Class 9

Objectives for today

  1. Practice implementing functions that loop over strings
  2. Use functions from the random module

Building up strings

In many of our functions will use a similar pattern in which we build up a new string piece-by-piece by appending characters to a result string (initialized as the empty string or ""). We saw some examples of this pattern previously and now want to implement another example. Specifically we want to write a function named password_gen that takes a single parameter length and generates a random password (as a string) of length characters.

How could we implement our password generator? Show a possible approach

There are many ways, but a simple one is to use randint to index into a string of allowed characters. More formally, this is an example of sampling with replacement, that is every time we sample an item from a set of potential items, e.g. the letters, we replace it in the set so it could be sampled again in the future. An alternative is “sampling without replacement”, in which each item can only be selected once. For this application, why would sampling with replacement be preferred?
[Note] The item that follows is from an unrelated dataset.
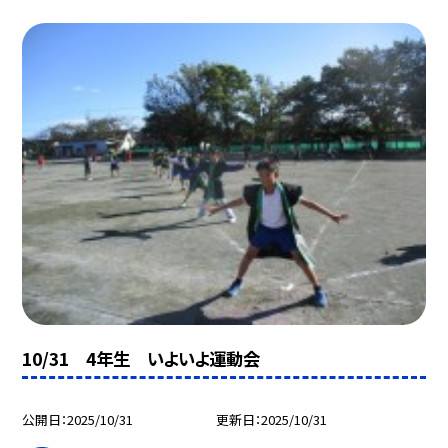
10/31 4年生 いよいよ運動会
公開日
2025/10/31
更新日
2025/10/31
As always we want to solve this problem in several steps, instead of trying to tackle the whole problem at once. What are some possible intermediate steps? As an example, I would start by defining a constant CHARS with the allowed characters. Some possible next steps

  1. Define a constant CHARS with the allowed characters
  2. Create a version of password_gen to create a string of the specified length with a fixed character
  3. Enhance password_gen to create a string with random characters

Now let’s implement those steps. Show a possible implementation

  1. Define a constant CHARS with the allowed characters

     CHARS = "abcdefghijklmnopqrstuvwxyz0123456789_!@#$%^&*"
    
  2. Create a version of password_gen to create a string of the specified length with a fixed character

     CHARS = "abcdefghijklmnopqrstuvwxyz0123456789_!@#$%^&*"
        
     def password_gen(length):
         result = ""
         for i in range(length):
             result = result + CHARS[0]
         return result
    
  3. Enhance password_gen to create a string with random characters

     from random import randint
        
     CHARS = "abcdefghijklmnopqrstuvwxyz0123456789_!@#$%^&*"
        
     def password_gen(length):
         result = ""
         for i in range(length):
             result = result + CHARS[randint(0, len(CHARS)-1)]
         return result
    

    Recall that randint has an inclusive end, and so to not exceed the length of CHARS we need to use len(CHARS)-1 as the end argument.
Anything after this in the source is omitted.